We went out and had dinner in fort William, mussels, haggis and salmon. Barney does mussels better but the haggis was great. I do like haggis.
I realise we need to go to a rubish cafe somewhere and steal some little milk cartons..they never have enough in B&Bs. Failing that I'll just have to buy a pint and try and keep it cool in the cool bag..

Sunday, June 25, 2006

Day 2

After a large breakfast with Adam and Jude (eggs brilliantly poached by Adam) we were off by 10ish. Weather grey but dry and it cleared up bit by bit and was sunny by the time we stopped for lunch near Glasgow. No traffic problems (again! amazing) and we arrived at Balmaha (not Balamory as Barney kept saying...just trying to confuse me)just in time for Barney to fall asleep in front of the football.
Disappointingly there was no tea making stuff in the room and the window had a notice on it saying please don't open the window. There was a fan but all it could do was push hot air around the room. Which was hot! But we were allowed free tea/coffee from the restaurant or bar 'on production of the room key'. Hmm, a bit of a trek for a cup of tea. But much needed so I trekked. And asked why the closed window. It seems the midges like our room. But we could have the window open till they started attacking us.
While Barney watched (some of) the football I went looking for a view and found it.
I went back to find Barney panicking somewhat as I'd left him in the little hot room with no keys! I let him out and we went up the loch side to explore. Spectacular views and ferocious midges. Definitely we will keep the window shut.

We went back to the hotel for steak and Atlantic Char. Were allowed to take (very nice) coffee back to our room and now, after writing and investigating routes for tomorrow I may need tea, ciggie and an early bed...breakfast booked for 8.30 tomorrow.

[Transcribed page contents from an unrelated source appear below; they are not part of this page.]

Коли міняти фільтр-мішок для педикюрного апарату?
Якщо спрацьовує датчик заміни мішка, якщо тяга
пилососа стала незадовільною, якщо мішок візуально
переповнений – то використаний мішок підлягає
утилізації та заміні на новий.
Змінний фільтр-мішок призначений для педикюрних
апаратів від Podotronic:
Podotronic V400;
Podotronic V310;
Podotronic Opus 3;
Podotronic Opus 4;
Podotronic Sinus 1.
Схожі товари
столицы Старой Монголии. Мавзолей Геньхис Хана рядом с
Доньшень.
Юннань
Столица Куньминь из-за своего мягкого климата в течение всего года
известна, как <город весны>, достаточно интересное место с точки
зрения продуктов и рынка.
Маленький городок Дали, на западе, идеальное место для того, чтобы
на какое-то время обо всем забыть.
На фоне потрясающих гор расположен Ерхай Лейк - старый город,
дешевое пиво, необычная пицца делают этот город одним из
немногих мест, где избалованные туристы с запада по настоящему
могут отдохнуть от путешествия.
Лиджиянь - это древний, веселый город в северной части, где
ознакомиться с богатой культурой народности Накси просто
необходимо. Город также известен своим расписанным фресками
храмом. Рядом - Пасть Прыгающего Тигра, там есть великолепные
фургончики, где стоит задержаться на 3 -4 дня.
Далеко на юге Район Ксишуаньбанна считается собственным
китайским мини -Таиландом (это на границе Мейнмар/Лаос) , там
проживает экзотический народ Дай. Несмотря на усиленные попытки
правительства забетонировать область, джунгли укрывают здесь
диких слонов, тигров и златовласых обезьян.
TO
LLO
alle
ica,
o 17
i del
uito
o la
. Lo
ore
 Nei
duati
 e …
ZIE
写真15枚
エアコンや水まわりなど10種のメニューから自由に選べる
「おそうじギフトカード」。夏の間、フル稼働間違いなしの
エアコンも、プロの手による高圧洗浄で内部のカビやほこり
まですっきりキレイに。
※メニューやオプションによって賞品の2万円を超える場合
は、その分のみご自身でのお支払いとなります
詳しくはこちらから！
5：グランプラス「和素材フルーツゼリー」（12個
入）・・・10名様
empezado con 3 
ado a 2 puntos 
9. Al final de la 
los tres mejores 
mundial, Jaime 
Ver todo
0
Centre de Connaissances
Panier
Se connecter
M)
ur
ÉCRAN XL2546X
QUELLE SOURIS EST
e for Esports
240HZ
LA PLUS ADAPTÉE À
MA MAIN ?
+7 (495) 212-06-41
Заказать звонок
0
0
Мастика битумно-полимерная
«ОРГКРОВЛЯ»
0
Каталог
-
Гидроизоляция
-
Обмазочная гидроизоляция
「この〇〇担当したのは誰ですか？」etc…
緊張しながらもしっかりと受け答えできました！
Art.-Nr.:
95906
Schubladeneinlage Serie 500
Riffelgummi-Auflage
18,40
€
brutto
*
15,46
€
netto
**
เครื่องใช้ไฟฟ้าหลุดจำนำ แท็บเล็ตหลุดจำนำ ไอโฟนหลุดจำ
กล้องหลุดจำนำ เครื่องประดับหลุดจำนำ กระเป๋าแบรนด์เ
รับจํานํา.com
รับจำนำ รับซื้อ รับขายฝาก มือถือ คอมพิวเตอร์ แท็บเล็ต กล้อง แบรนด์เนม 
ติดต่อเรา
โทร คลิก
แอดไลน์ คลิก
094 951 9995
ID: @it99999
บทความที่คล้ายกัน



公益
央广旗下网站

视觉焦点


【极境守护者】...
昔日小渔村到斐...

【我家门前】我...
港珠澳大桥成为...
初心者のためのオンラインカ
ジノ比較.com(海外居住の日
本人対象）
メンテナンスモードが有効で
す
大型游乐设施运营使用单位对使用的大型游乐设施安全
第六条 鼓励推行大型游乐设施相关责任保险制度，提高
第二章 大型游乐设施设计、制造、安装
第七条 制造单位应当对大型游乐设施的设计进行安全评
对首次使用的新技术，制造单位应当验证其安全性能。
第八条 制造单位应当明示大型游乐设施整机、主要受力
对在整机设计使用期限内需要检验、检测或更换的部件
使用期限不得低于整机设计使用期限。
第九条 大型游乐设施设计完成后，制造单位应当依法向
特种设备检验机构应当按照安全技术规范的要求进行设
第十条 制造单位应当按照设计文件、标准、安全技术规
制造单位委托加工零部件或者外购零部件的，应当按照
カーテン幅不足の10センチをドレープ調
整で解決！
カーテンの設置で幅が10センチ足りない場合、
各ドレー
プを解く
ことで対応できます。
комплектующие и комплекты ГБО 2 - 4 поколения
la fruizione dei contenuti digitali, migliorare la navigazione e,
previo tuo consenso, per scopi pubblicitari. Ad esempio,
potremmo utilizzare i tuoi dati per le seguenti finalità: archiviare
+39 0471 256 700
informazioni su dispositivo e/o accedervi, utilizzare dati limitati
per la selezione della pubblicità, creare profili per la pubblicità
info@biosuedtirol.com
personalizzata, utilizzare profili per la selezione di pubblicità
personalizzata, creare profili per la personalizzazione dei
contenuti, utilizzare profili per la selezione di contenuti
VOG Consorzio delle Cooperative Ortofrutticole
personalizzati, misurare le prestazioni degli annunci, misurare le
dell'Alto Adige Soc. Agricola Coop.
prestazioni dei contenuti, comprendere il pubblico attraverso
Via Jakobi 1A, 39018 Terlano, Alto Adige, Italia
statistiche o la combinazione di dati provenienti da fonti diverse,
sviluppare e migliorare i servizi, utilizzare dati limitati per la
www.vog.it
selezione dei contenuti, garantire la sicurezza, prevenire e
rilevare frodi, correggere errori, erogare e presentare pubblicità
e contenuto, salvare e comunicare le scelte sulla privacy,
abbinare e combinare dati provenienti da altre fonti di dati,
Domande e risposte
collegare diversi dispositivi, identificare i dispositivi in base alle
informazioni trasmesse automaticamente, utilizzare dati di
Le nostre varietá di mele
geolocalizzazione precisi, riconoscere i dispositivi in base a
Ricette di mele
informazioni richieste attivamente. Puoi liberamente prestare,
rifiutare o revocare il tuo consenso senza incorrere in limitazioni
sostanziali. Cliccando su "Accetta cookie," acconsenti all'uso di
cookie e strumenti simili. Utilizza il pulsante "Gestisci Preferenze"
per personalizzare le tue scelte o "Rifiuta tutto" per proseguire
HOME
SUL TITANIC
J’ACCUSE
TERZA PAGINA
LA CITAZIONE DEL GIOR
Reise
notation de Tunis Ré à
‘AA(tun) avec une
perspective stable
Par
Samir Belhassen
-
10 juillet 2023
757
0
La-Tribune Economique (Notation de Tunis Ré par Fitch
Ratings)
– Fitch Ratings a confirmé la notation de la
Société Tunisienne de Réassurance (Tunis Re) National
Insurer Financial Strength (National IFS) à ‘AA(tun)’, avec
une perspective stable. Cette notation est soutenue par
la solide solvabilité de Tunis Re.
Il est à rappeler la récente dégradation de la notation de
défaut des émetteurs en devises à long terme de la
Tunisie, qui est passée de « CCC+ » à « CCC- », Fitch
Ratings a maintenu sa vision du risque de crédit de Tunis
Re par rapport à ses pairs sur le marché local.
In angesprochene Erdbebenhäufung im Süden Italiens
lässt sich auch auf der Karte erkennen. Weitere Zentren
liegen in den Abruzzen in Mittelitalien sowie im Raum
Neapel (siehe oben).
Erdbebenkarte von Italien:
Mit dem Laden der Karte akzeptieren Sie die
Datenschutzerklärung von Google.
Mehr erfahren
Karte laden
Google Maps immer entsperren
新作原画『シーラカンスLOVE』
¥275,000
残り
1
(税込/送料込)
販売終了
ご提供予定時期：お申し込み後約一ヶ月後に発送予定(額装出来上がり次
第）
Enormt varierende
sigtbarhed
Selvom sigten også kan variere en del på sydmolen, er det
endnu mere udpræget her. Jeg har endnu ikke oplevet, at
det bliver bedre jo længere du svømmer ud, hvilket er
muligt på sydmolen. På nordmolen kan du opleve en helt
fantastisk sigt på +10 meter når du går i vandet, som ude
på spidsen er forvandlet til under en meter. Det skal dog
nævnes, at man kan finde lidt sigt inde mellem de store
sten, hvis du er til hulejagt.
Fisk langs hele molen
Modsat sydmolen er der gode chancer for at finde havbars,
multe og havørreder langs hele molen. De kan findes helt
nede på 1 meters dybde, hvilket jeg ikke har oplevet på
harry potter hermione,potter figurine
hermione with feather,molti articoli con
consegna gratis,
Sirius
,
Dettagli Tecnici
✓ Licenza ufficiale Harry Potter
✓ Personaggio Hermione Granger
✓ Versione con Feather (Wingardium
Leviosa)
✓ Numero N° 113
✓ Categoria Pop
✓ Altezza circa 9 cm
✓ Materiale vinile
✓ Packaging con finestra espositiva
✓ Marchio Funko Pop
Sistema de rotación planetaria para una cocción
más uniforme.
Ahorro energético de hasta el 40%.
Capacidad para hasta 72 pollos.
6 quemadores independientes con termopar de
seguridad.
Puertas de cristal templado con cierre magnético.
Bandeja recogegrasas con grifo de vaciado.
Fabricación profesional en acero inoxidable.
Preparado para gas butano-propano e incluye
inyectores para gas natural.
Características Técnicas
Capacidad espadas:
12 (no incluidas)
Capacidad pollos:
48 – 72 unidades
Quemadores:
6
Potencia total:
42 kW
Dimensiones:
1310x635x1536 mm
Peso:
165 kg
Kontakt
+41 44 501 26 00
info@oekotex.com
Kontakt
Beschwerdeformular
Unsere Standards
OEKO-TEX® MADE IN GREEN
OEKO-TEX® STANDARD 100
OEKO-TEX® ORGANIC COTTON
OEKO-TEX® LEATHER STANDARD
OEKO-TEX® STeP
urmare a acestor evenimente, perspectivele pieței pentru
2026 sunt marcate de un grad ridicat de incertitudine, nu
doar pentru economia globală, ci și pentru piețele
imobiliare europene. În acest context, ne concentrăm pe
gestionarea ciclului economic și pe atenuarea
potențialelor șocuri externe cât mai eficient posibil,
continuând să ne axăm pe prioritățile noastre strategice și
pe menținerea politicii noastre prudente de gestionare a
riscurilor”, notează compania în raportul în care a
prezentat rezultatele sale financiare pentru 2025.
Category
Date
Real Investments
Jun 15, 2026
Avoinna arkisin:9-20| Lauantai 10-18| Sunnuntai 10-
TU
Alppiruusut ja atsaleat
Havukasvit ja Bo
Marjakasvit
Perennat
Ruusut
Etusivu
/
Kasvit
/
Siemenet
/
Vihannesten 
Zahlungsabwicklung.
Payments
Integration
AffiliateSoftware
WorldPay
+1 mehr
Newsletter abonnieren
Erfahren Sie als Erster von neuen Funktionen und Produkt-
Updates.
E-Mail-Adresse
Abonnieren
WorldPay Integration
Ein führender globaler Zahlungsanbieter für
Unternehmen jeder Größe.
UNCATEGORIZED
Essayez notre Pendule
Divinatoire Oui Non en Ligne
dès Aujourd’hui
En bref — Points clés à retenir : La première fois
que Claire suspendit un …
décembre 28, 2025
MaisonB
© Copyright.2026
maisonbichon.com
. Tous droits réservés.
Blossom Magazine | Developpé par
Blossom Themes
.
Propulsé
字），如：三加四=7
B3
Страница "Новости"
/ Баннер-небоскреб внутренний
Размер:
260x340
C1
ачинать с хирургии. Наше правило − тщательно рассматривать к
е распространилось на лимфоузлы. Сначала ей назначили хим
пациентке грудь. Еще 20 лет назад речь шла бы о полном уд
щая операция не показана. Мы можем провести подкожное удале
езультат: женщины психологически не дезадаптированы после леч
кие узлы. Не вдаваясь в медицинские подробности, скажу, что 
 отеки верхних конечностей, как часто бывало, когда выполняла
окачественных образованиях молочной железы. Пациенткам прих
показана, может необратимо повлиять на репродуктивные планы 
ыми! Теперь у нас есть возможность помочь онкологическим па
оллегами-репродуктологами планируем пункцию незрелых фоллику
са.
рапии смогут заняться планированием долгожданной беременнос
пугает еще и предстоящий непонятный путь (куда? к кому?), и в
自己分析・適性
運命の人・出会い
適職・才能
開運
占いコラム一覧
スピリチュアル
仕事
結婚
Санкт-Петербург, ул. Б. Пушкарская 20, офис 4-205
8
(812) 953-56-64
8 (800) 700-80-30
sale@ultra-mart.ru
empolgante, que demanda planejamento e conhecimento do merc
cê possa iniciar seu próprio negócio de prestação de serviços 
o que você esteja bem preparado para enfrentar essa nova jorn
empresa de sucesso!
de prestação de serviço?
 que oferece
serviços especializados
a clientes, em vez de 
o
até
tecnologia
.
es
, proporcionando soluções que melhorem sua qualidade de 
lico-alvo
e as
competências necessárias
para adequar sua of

Aah! When they said I could have tea refills up to 10.30 they lied. It's all closed. and dark. Pooh!
I smoked furiously at a sudden swarm of midges and took lukewarm water (from home) in with me. It's 11oclock and still only dusk. Wonderful.

Saturday, June 24, 2006

Day one

An amazingly easy journey up to Lancaster, no traffic, no accidents and no road works!
We went with adam and Jude for tapas in Lancaster and it was very nice.
It's an easy walk down into the city but after adding hot chocolate with orange liquer and another glass of wine it looked like a long hike back up again especially as it was, by then, raining in a gently positive way. Like, not buckets but definitely wet. However, virtue triumphed over laziness and we didn't get a taxi and it was a rather nice walk.
I am now wondering if I'm going to need laggy bag technology in Scotland to keep the camera dry. No idea if the little bag is waterproof or even resistant.